Jean Nunes
Professor de Direito Constitucional da UEMA
Esta semana estive num shopping da capital e me impressionei com a quantidade de lojas que vestiram seus manequins de verde e amarelo. Aguçou-me a também a curiosidade a tristeza que todos eles exibiam. Já tinha visto algo semelhante quando a seleção brasileira apresentou, no distante século passado, um futebol arte – bons tempos aqueles! – e se aproximou da sua terceira final consecutiva de copa do mundo. Ao que tudo indica, porém, o esforço de hoje tem relação com o 7 de Setembro e a onda de “patriotismo” que ganhou força desde a campanha eleitoral que colocou a extrema direita numa das esquinas da Praça dos Três Poderes, em Brasília.

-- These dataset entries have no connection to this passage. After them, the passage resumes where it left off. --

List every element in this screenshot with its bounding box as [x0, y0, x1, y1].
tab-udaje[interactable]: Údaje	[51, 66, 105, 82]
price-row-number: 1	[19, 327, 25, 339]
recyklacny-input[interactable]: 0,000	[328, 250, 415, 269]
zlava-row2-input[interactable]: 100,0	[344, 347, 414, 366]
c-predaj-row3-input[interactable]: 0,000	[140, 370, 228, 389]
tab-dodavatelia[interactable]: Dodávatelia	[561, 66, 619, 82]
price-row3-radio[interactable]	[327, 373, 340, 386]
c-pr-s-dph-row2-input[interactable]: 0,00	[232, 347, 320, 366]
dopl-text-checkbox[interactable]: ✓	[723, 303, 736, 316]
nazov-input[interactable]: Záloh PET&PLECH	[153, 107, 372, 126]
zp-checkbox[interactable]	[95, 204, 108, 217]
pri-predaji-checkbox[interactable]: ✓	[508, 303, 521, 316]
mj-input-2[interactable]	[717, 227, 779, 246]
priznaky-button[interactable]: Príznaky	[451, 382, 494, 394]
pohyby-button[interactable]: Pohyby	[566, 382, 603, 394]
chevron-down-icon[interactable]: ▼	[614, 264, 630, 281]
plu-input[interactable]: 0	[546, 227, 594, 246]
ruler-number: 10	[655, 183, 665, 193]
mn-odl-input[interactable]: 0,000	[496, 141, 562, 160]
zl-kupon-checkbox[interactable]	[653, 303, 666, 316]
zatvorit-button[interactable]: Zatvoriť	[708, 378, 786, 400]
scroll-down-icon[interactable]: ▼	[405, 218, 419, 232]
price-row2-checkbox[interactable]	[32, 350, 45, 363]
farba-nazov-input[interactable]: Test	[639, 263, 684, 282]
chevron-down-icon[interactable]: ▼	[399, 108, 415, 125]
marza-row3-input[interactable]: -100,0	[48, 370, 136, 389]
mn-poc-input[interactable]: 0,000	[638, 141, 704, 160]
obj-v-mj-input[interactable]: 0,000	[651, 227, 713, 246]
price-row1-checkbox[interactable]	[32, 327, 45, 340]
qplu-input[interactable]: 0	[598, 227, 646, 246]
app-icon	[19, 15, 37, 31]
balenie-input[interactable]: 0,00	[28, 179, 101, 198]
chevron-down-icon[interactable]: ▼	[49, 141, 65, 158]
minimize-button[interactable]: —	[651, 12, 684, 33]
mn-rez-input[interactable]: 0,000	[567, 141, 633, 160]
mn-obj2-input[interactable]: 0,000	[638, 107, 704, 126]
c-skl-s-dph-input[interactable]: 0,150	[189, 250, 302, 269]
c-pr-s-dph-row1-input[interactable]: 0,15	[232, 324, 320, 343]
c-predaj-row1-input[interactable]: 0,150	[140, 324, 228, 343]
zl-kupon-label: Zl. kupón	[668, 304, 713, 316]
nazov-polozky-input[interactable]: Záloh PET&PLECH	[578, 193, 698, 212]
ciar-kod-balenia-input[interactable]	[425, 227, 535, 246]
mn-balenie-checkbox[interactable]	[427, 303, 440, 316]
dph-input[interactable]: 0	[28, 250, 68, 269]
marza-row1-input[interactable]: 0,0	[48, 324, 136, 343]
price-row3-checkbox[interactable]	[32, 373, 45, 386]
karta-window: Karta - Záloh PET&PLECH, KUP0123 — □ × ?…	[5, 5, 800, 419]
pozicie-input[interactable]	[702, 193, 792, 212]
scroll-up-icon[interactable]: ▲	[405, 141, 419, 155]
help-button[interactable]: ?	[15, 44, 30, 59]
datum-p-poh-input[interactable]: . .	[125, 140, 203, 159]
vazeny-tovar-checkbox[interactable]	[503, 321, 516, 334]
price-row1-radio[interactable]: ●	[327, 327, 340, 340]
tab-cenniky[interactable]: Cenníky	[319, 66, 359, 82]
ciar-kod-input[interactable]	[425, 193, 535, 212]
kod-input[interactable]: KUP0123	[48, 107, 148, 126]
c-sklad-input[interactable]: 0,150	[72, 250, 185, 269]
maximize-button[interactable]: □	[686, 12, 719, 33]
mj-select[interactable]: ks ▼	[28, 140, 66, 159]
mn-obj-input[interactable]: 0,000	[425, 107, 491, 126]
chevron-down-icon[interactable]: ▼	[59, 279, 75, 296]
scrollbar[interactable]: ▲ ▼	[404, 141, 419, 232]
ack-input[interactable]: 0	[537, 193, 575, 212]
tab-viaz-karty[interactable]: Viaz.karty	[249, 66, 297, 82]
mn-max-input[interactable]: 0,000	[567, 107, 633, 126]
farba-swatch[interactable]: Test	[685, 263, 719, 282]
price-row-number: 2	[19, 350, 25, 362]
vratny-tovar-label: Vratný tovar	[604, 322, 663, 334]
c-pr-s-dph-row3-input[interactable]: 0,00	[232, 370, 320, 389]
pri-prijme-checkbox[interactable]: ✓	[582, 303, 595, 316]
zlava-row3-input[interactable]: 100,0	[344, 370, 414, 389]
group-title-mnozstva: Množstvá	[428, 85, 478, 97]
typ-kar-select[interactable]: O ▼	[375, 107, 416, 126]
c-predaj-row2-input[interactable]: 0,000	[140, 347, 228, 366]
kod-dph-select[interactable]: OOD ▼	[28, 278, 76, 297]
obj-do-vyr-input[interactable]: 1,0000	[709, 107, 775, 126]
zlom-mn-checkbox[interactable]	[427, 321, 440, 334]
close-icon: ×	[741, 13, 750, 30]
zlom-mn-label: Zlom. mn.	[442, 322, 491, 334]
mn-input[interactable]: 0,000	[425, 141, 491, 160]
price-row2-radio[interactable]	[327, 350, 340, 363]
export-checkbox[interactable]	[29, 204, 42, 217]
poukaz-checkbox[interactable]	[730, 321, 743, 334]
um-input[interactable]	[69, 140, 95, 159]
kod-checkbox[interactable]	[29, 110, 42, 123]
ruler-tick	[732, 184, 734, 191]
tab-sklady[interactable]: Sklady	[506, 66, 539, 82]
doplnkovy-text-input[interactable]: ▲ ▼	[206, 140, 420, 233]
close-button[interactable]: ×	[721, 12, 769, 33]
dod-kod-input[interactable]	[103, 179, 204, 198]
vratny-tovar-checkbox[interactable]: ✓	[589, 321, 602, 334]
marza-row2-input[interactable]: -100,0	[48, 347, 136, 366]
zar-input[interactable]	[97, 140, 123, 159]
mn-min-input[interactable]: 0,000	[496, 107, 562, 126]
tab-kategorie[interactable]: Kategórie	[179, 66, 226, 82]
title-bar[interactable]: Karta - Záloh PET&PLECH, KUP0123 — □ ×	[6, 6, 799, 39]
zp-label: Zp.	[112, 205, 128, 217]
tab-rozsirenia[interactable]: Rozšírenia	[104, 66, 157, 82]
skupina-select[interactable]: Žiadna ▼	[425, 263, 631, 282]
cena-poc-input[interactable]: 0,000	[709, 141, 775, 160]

Claro, mal algum há em se exibir o amor pelo próprio país, por sua história, pelo seu povo. Tenho sustentado inclusive que falta, à formação da sociedade brasileira, um sentimento de vivência comunitária, de corresponsabilidade. O que tem provocado e conduzido a recente onda verde-e-amarelo, porém, é um esforço articulado e doloso de combate à democracia, tendo como estratégia o ataque às instituições – especialmente, as independentes como o STF – e como justificativa útil o discurso, já desgastado e anacrônico, de combate à corrupção, de submissão a Deus e de proteção aos sagrados valores da família brasileira.
Bem articulada, a tática encontra terreno fácil para a sua propagação, ainda mais num contexto no qual as mentiras são compartilhadas à velocidade da luz. Quem não possui alguma insatisfação com as decisões do STF? Quem ousaria colocar-se contra o combate à corrupção e a proteção de Deus? Quem se levantaria contra a família, núcleo básico da vida social?

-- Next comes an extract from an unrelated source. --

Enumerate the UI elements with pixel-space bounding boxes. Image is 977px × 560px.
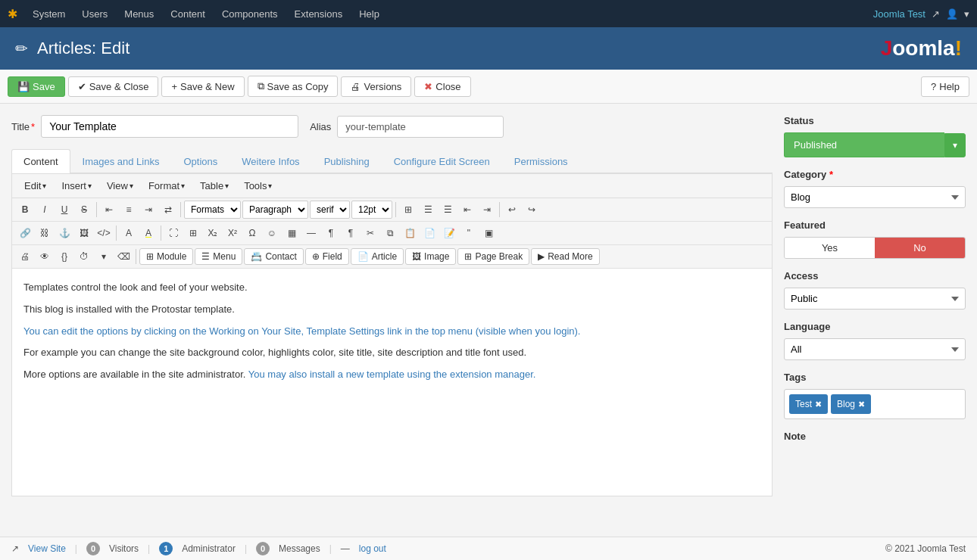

Na matriz desse esforço, porém, está uma escalada autoritária e extremista que desrespeita os limites e as balizas que compõem o arranjo democrático construído, ressalto, a duras penas, no processo histórico, longo e doloroso, que resultou no fim da ditadura militar. Embora não vislumbre qualquer possibilidade de êxito no levante que se ensaia, a tragédia por ele provocada está consolidada.
Por um lado, as questões centrais do país são silenciadas. Enquanto a inflação galopa, o desemprego viraliza, a pandemia subtrai 600 mil vidas, a desigualdade (re)insere nos livros de geografia o conceito de extrema pobreza, desperdiçamos um tempo precioso com querelas absolutamente estapafúrdias, como a do voto impresso e a deposição, à força, de ministros do STF.
Por outro lado, o golpismo gera fraturas institucionais irreversíveis. Ameaçar a democracia tornou-se possível, comum até. Desde a Constituição de 1988, respeitá-la não era uma opção. Hoje, basta colocar uns tanques enferrujados no asfalto e esbravejar uma “metáfora” futebolística para colocá-la fora do jogo. Isso, evidentemente, traz riscos inimagináveis, inclusive contra os que encorpam o caldo grosso do discurso golpista.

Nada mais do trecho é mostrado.